The GDPR has had a huge impact on the health sector and it is quite possibly the industry that has been hit the most by the changes coming into force. By its nature, the healthcare sector, medical practices, and websites such as the Incision website that offers medical indemnity insurance, all collect a considerable amount of personal data so that they can deliver the right services to their patients and clients.
Under the GDPR, how this data is expected to be managed has dramatically changed. In the healthcare sector, patients have been given much more control over how their personal data is collected, handled, and used by the GDPR, and there are massive fines for medical practices and companies which do not fall in line with these changes.
Here are a few ways that the GDPR is going to have an impact on the healthcare industry.
#1: GPs Will Need Data Protection Officers
This is one thing which is going to hit medical practices quite hard, especially smaller ones. Under the GDPR, there must be an appointed data protection officer for every health practice throughout the EU, and this person is tasked with safeguarding personal data and ensuring GDPR compliance.
Luckily, each practice does not need its own individual data protection officer; it is a role which can be shared across multiple different practices. The specifics of the data protection officer vary by jurisdiction. In England, this person must be provided by NHS England.
#2: It Puts Patients in Control
Historically, healthcare has been a private affair for patients. In spite of this, however, many healthcare professionals share test results and other patient data with multiple practitioners in-order to settle on a diagnosis, often without the patient being aware of this.
Patients up until now have never had the opportunity to gain insight into how data is collected and with whom it is shared, where it is stored, and who can access it.
Medical practices should not be put off by this, though. Giving patients more control over their data will improve patient-practitioner relationships; consumers have always appreciated organisations being open and transparent, and healthcare is a business like any other, even if it is free at the point of access for people in the UK.

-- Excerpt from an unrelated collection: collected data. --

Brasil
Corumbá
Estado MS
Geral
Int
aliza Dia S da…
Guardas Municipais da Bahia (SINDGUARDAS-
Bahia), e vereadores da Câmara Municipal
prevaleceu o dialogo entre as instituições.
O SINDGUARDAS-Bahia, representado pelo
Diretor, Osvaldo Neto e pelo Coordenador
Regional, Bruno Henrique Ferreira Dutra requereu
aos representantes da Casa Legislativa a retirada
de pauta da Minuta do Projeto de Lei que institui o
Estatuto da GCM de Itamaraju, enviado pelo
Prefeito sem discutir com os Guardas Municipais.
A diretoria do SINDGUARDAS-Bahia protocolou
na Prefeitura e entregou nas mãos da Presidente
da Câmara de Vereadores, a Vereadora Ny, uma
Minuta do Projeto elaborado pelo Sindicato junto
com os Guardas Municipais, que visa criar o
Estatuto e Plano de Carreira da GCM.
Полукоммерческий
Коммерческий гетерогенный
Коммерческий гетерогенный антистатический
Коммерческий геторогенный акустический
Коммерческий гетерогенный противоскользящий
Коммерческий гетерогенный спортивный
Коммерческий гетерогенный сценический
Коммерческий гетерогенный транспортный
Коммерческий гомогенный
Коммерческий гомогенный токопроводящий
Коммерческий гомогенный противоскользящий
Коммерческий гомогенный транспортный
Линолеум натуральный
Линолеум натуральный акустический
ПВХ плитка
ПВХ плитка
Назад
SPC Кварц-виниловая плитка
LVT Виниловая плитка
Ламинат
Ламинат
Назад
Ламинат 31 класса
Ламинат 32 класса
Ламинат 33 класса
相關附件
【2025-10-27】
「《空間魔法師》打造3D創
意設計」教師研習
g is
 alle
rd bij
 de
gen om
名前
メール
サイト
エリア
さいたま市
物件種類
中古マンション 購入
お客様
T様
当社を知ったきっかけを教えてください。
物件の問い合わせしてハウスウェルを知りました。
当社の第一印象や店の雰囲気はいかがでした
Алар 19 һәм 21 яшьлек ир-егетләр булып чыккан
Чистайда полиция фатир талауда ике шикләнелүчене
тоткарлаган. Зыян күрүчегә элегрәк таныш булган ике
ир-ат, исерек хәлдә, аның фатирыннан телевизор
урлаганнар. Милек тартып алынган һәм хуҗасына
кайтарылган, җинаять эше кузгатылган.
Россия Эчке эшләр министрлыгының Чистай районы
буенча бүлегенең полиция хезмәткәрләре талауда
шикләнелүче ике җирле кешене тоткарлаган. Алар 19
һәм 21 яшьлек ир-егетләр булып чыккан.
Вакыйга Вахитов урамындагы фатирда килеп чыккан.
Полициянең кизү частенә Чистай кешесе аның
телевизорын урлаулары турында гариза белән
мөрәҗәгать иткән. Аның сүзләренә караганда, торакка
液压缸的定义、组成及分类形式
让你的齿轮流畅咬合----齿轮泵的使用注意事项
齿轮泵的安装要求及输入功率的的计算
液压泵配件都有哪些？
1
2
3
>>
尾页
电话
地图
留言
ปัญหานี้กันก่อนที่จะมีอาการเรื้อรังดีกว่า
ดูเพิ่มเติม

#3: It Increases Practice Responsibility
A major goal of the GDPR was to reduce the possibility of data breaches and provide a mechanism for reporting them to the relevant authorities. Under the GDPR, medical practices need to understand how patient data is collected, stored and protected, both digitally and on paper.

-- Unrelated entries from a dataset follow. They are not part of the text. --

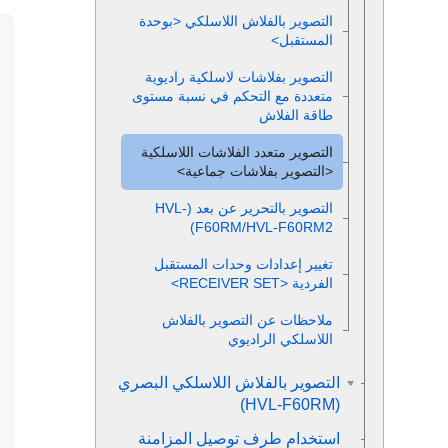
التصوير بالفلاش اللاسلكي <بوحدة
المستقبل>
التصوير بفلاشات لاسلكية راديوية
متعددة مع التحكم في نسبة مستوى
طاقة الفلاش
التصوير متعدد الفلاشات اللاسلكية
<التصوير بفلاشات جماعية>
التصوير بالتحرير عن بعد (HVL-
F60RM/HVL-F60RM2)
تغيير إعدادات وحدات المستقبل
الفردية <RECEIVER SET>
ملاحظات عن التصوير بالفلاش
اللاسلكي الراديوي
التصوير بالفلاش اللاسلكي البصري
(HVL-F60RM)
استخدام طرف توصيل المزامنة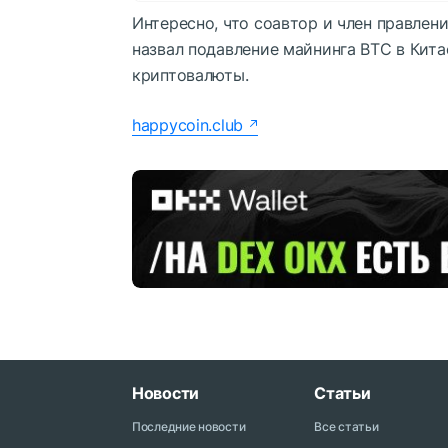
Интересно, что соавтор и член правле
назвал подавление майнинга BTC в Кит
криптовалюты.
happycoin.club
Новости
Статьи
Последние новости
Все статьи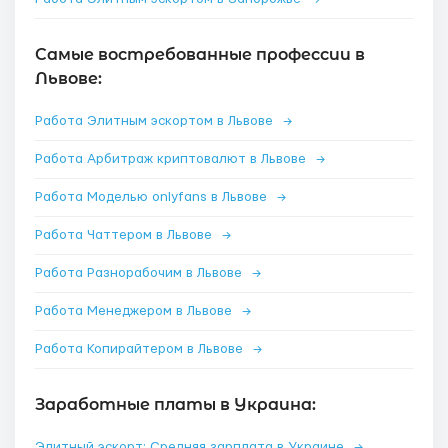
Самые востребованные профессии в
Львове:
Работа Элитным эскортом в Львове
→
Работа Арбитраж криптовалют в Львове
→
Работа Моделью onlyfans в Львове
→
Работа Чаттером в Львове
→
Работа Разнорабочим в Львове
→
Работа Менеджером в Львове
→
Работа Копирайтером в Львове
→
Заработные платы в Украина:
Элитный эскорт: Средняя зарплата в Украине
→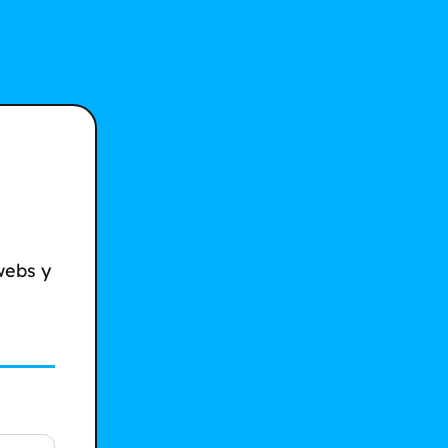
webs y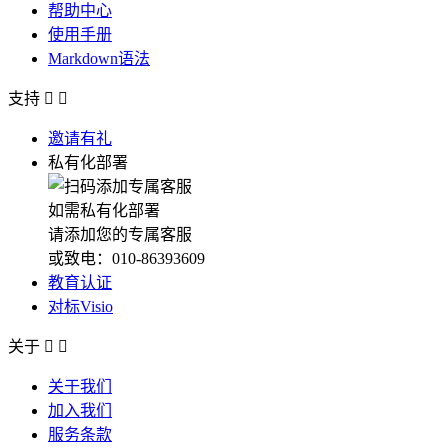
帮助中心
使用手册
Markdown语法
支持


邀请有礼
私有化部署
如需私有化部署
请添加您的专属客服
或致电：010-86393609
教育认证
对标Visio
关于


关于我们
加入我们
服务条款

The GDPR states that any data breaches, no matter how small and seemingly insignificant, must be reported within 72 hours of them taking place. If practices neglect to do this, they can be served with hefty fines.

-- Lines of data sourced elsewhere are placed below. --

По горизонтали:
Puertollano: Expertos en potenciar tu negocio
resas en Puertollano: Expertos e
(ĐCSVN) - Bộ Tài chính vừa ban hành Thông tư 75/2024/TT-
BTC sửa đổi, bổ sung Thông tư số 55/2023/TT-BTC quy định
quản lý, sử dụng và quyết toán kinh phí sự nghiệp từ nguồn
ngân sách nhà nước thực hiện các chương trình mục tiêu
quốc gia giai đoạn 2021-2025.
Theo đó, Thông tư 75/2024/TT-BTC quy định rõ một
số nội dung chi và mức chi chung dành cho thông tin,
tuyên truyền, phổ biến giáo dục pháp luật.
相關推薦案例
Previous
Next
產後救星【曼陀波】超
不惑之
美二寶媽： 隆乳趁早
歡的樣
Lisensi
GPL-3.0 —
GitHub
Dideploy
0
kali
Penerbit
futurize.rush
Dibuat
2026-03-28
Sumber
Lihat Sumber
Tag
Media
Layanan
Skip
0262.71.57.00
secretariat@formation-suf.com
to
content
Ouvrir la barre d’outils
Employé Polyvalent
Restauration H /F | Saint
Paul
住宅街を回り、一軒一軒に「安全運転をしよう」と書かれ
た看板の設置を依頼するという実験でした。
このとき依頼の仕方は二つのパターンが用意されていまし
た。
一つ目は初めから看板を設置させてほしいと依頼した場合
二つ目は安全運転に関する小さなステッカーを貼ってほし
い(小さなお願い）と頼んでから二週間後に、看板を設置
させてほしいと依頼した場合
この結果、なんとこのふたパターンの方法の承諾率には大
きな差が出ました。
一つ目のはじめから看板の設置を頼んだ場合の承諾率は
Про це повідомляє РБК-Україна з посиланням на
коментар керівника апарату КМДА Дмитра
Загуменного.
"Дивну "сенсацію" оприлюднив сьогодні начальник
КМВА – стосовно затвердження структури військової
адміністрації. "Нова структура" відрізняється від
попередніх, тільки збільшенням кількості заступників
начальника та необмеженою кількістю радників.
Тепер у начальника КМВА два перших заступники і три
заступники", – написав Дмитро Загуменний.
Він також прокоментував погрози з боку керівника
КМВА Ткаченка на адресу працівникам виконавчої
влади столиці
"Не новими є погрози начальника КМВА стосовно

This is a positive change as it means personal data is safer and better looked after. The natural response for the healthcare industry in light of this is for healthcare professionals to take care of any data they hold and view their responsibilities seriously. Although health care in the UK is mostly a public service, healthcare professionals with access to data are in no way inclined to cost the NHS money through their negligent handling of personal data.
The GDPR came into force during 2018; it is something that none of us have been able to escape or ignore. Although it has an impact on virtually every single organisation around the world – even those outside the EU – one of the industries it has the biggest impact on is the healthcare sector, especially healthcare practices within the EU.